Exercise:
Your job is to set down the stretch of entries that opens with the line containing "THE GREAT GAME EXPANSIONS OF 2026" and closes with the line containing "new strategies, modules, and". Keep both end lines, copy each exactly, and add nothing.

== Segment start ==

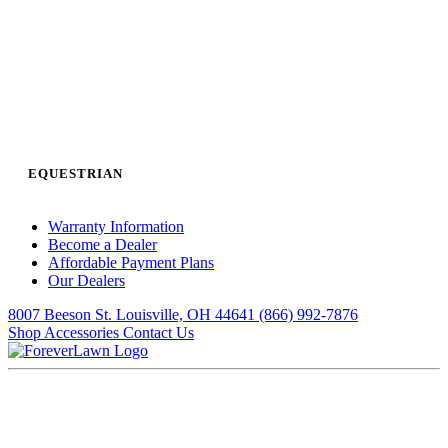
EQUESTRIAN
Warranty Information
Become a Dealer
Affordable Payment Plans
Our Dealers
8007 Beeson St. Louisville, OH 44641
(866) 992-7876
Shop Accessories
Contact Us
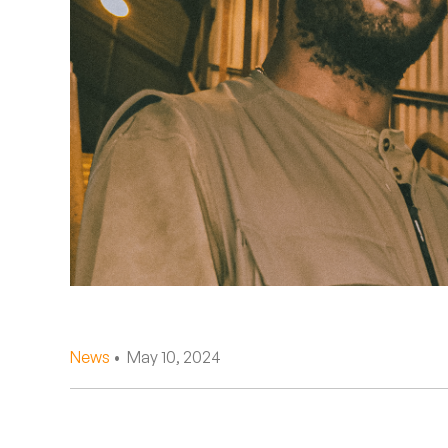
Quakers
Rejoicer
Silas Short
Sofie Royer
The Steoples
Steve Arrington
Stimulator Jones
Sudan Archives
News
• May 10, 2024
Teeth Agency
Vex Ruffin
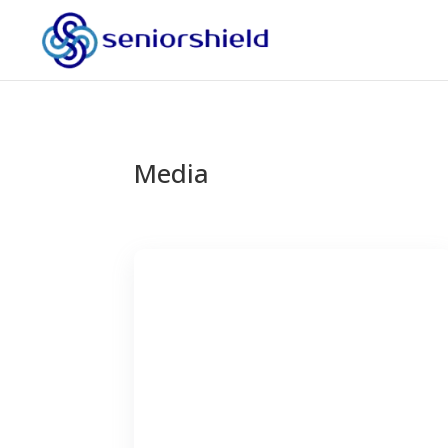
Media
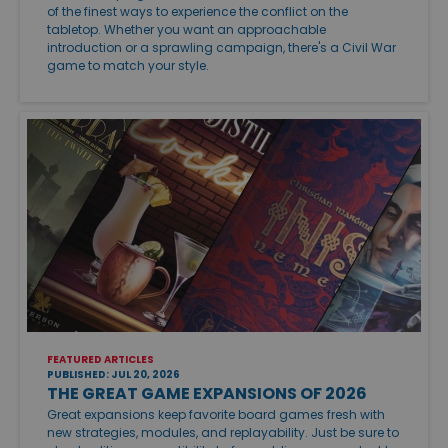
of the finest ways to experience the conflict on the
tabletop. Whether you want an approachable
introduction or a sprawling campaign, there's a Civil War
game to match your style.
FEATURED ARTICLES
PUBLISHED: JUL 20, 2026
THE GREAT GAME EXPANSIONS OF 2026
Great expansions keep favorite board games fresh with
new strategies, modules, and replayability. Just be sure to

== Segment end ==
== Segment start ==

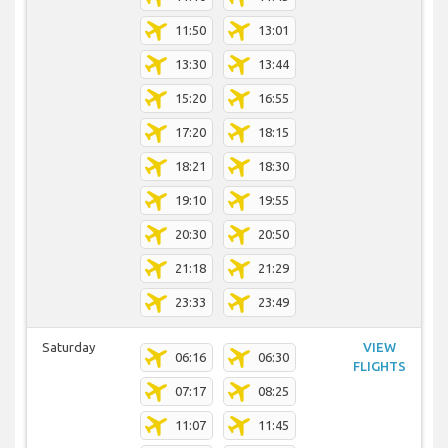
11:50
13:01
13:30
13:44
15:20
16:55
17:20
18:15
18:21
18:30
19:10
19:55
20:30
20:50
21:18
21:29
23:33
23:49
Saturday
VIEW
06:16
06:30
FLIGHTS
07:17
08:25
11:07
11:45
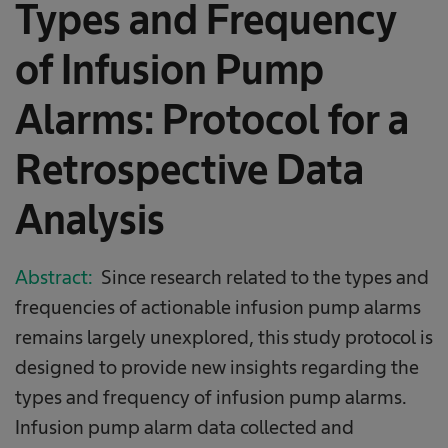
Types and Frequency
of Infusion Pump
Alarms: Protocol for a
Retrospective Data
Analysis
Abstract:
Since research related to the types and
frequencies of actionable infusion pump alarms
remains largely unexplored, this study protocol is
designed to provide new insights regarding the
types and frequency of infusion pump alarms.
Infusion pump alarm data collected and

== Segment end ==

Answer for this exercise:
THE GREAT GAME EXPANSIONS OF 2026
Great expansions keep favorite board games fresh with
new strategies, modules, and replayability. Just be sure to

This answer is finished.